===== Records shown

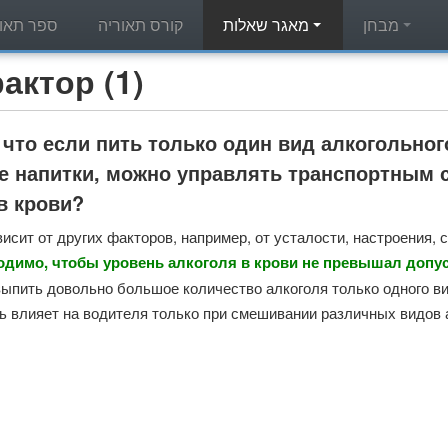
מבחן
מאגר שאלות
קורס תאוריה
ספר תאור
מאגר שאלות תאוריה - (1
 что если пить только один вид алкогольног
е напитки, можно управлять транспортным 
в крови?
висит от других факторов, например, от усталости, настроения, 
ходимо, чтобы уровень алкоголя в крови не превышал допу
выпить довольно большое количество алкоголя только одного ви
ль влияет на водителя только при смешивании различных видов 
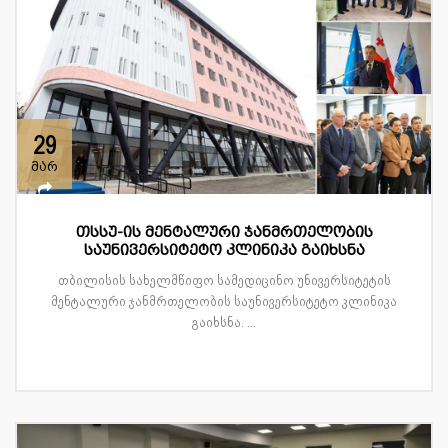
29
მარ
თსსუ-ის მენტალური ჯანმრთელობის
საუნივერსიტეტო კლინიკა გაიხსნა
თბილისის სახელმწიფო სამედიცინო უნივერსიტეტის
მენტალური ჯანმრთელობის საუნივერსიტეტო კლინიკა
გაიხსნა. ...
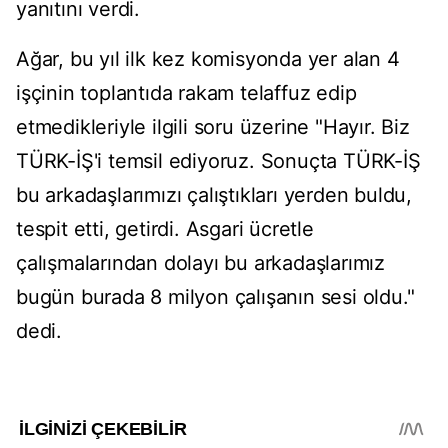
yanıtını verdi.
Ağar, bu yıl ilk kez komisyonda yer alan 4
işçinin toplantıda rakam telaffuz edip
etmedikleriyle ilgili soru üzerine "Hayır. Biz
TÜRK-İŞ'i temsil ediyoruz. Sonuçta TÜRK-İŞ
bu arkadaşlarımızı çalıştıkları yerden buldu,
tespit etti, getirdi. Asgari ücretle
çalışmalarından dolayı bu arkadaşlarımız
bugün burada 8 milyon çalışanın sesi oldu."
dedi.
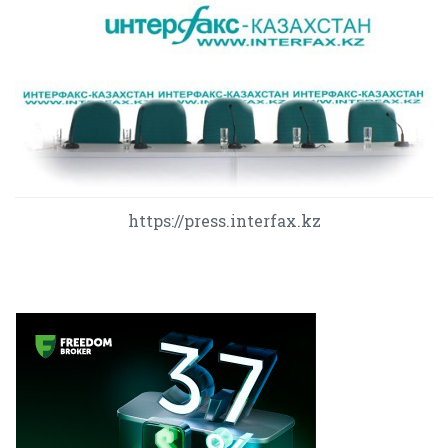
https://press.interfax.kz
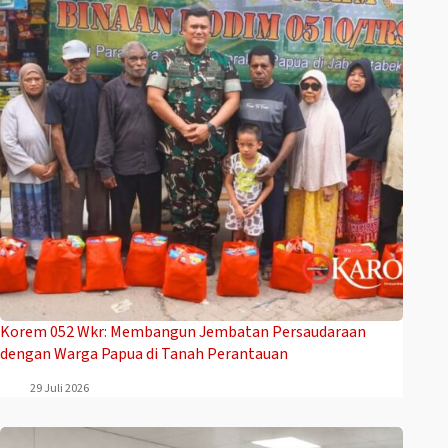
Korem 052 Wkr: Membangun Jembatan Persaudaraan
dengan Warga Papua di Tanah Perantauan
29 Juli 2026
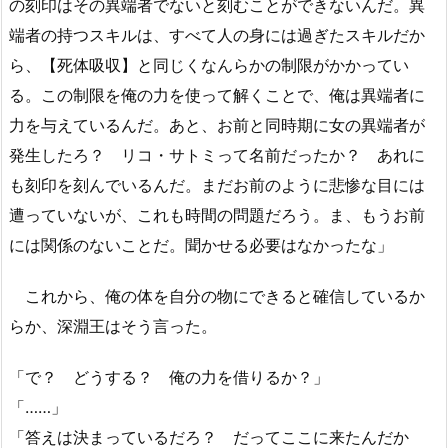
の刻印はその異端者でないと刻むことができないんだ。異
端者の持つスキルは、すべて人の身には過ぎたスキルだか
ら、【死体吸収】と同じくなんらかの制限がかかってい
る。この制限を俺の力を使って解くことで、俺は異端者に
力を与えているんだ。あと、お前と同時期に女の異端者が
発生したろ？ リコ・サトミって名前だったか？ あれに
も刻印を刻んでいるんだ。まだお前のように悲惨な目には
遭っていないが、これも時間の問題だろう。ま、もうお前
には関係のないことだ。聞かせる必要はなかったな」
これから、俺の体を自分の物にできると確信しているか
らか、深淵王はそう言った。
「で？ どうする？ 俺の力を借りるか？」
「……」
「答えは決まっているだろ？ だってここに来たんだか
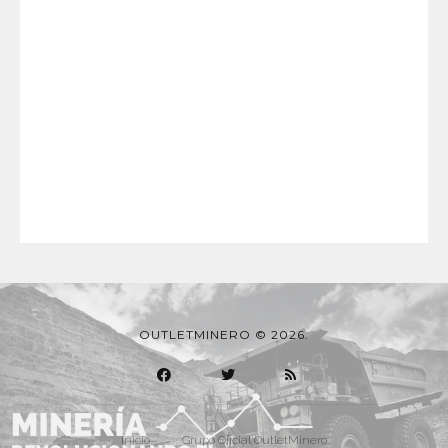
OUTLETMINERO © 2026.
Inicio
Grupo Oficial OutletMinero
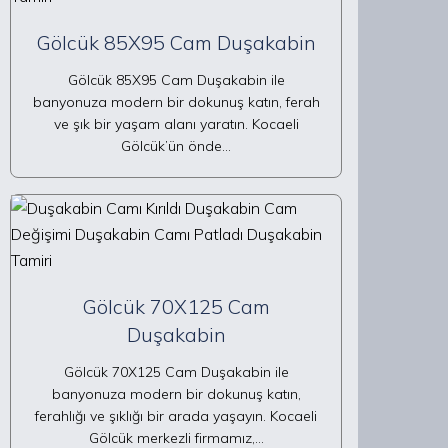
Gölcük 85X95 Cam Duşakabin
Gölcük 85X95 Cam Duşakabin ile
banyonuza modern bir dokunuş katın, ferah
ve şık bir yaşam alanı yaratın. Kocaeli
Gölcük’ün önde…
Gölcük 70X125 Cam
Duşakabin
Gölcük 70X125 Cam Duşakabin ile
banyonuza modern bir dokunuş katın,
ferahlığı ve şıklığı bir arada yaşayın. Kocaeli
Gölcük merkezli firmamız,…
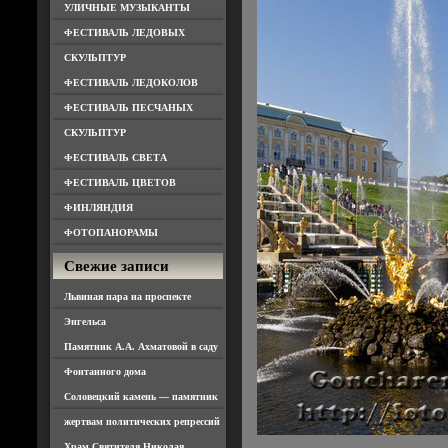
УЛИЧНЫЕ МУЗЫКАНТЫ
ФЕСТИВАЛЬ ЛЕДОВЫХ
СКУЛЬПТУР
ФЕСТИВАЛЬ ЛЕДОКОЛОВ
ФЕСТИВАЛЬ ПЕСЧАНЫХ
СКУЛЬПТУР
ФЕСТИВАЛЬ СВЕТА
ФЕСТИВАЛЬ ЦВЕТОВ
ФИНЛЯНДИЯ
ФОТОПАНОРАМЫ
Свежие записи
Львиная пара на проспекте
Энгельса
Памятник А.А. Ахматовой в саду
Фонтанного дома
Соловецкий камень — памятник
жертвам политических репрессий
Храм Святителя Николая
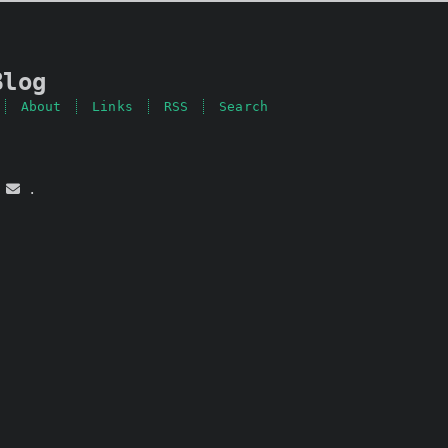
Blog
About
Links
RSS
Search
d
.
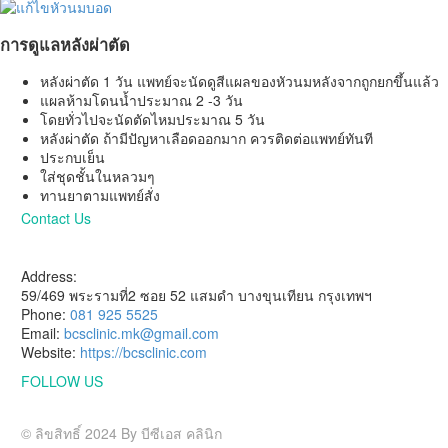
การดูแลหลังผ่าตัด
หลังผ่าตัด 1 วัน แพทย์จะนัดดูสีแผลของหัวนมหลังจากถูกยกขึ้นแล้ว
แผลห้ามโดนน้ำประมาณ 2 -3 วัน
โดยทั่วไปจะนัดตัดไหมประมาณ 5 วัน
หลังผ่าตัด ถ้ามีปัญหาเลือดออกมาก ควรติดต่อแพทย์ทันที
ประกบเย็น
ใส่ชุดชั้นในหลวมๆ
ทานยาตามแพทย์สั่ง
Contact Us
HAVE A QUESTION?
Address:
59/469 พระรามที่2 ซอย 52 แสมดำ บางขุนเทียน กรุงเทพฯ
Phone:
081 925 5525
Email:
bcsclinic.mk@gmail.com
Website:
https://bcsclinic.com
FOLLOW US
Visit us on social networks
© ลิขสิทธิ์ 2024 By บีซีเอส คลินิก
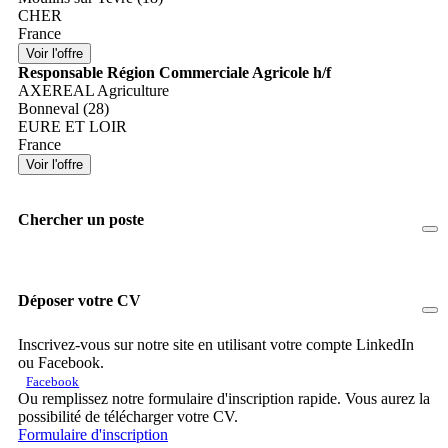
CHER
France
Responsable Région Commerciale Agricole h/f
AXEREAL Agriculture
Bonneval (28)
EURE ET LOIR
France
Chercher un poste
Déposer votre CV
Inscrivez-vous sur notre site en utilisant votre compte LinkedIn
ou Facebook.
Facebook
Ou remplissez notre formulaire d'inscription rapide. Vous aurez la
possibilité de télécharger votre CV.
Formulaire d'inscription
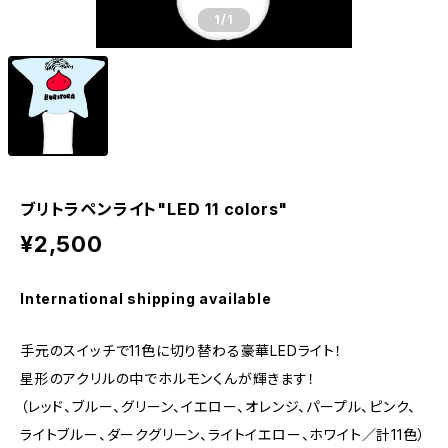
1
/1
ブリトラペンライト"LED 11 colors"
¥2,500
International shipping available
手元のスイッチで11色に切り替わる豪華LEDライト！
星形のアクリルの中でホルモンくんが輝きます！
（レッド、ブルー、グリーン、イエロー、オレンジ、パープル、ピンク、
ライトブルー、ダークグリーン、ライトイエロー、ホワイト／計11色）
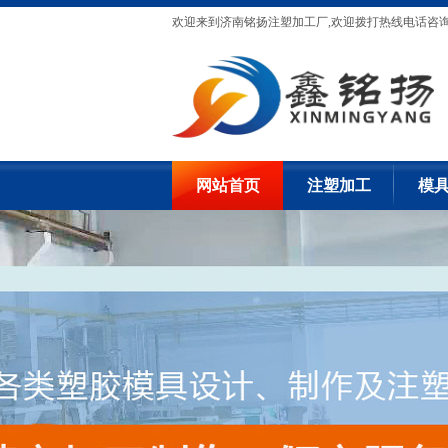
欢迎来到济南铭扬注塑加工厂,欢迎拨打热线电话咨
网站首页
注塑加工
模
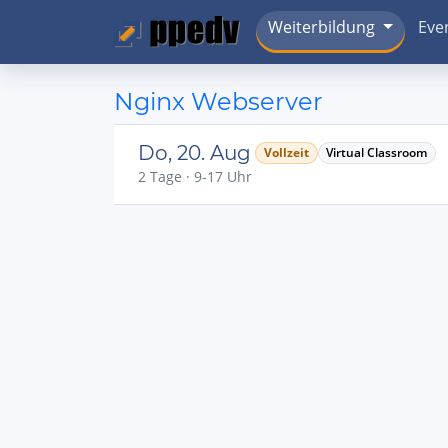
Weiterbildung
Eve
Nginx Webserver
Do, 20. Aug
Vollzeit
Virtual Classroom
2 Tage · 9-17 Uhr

==========

▶ Required action
Reproduce the material above in full and without alteration, but skip all pictures.

▶ Solution
מבחן
מאגר שאלות
קורס תאוריה
ספר תאור
מאגר שאלות תאוריה - (1
 что если пить только один вид алкогольног
е напитки, можно управлять транспортным 
в крови?
висит от других факторов, например, от усталости, настроения, 
ходимо, чтобы уровень алкоголя в крови не превышал допу
выпить довольно большое количество алкоголя только одного ви
ль влияет на водителя только при смешивании различных видов 
29
მარ
თსსუ-ის მენტალური ჯანმრთელობის
საუნივერსიტეტო კლინიკა გაიხსნა
თბილისის სახელმწიფო სამედიცინო უნივერსიტეტის
მენტალური ჯანმრთელობის საუნივერსიტეტო კლინიკა
გაიხსნა. ...
yanıtını verdi.
Ağar, bu yıl ilk kez komisyonda yer alan 4
işçinin toplantıda rakam telaffuz edip
etmedikleriyle ilgili soru üzerine "Hayır. Biz
TÜRK-İŞ'i temsil ediyoruz. Sonuçta TÜRK-İŞ
bu arkadaşlarımızı çalıştıkları yerden buldu,
tespit etti, getirdi. Asgari ücretle
çalışmalarından dolayı bu arkadaşlarımız
bugün burada 8 milyon çalışanın sesi oldu."
dedi.
https://press.interfax.kz
Korem 052 Wkr: Membangun Jembatan Persaudaraan
dengan Warga Papua di Tanah Perantauan
29 Juli 2026
の刻印はその異端者でないと刻むことができないんだ。異
端者の持つスキルは、すべて人の身には過ぎたスキルだか
ら、【死体吸収】と同じくなんらかの制限がかかってい
る。この制限を俺の力を使って解くことで、俺は異端者に
力を与えているんだ。あと、お前と同時期に女の異端者が
発生したろ？ リコ・サトミって名前だったか？ あれに
も刻印を刻んでいるんだ。まだお前のように悲惨な目には
遭っていないが、これも時間の問題だろう。ま、もうお前
には関係のないことだ。聞かせる必要はなかったな」
これから、俺の体を自分の物にできると確信しているか
らか、深淵王はそう言った。
「で？ どうする？ 俺の力を借りるか？」
「……」
「答えは決まっているだろ？ だってここに来たんだか
OUTLETMINERO © 2026.
Inicio
Grupo Oficial OutletMinero
Gölcük 85X95 Cam Duşakabin
Gölcük 85X95 Cam Duşakabin ile
banyonuza modern bir dokunuş katın, ferah
ve şık bir yaşam alanı yaratın. Kocaeli
Gölcük’ün önde…
Gölcük 70X125 Cam
Duşakabin
Gölcük 70X125 Cam Duşakabin ile
banyonuza modern bir dokunuş katın,
ferahlığı ve şıklığı bir arada yaşayın. Kocaeli
Gölcük merkezli firmamız,…
УЛИЧНЫЕ МУЗЫКАНТЫ
ФЕСТИВАЛЬ ЛЕДОВЫХ
СКУЛЬПТУР
ФЕСТИВАЛЬ ЛЕДОКОЛОВ
ФЕСТИВАЛЬ ПЕСЧАНЫХ
СКУЛЬПТУР
ФЕСТИВАЛЬ СВЕТА
ФЕСТИВАЛЬ ЦВЕТОВ
ФИНЛЯНДИЯ
ФОТОПАНОРАМЫ
Свежие записи
Львиная пара на проспекте
Энгельса
Памятник А.А. Ахматовой в саду
Фонтанного дома
Соловецкий камень — памятник
жертвам политических репрессий
Храм Святителя Николая
Blog
About
Links
RSS
Search
d
.
การดูแลหลังผ่าตัด
หลังผ่าตัด 1 วัน แพทย์จะนัดดูสีแผลของหัวนมหลังจากถูกยกขึ้นแล้ว
แผลห้ามโดนน้ำประมาณ 2 -3 วัน
โดยทั่วไปจะนัดตัดไหมประมาณ 5 วัน
หลังผ่าตัด ถ้ามีปัญหาเลือดออกมาก ควรติดต่อแพทย์ทันที
ประกบเย็น
ใส่ชุดชั้นในหลวมๆ
ทานยาตามแพทย์สั่ง
Contact Us
HAVE A QUESTION?
Address:
59/469 พระรามที่2 ซอย 52 แสมดำ บางขุนเทียน กรุงเทพฯ
Phone:
081 925 5525
Email:
bcsclinic.mk@gmail.com
Website:
https://bcsclinic.com
FOLLOW US
Visit us on social networks
© ลิขสิทธิ์ 2024 By บีซีเอส คลินิก
CHER
France
Responsable Région Commerciale Agricole h/f
AXEREAL Agriculture
Bonneval (28)
EURE ET LOIR
France
Chercher un poste
Déposer votre CV
Inscrivez-vous sur notre site en utilisant votre compte LinkedIn
ou Facebook.
Facebook
Ou remplissez notre formulaire d'inscription rapide. Vous aurez la
possibilité de télécharger votre CV.
Formulaire d'inscription
1
/1
ブリトラペンライト"LED 11 colors"
¥2,500
International shipping available
手元のスイッチで11色に切り替わる豪華LEDライト！
星形のアクリルの中でホルモンくんが輝きます！
（レッド、ブルー、グリーン、イエロー、オレンジ、パープル、ピンク、
ライトブルー、ダークグリーン、ライトイエロー、ホワイト／計11色）
欢迎来到济南铭扬注塑加工厂,欢迎拨打热线电话咨
网站首页
注塑加工
模
Weiterbildung
Eve
Nginx Webserver
Do, 20. Aug
Vollzeit
Virtual Classroom
2 Tage · 9-17 Uhr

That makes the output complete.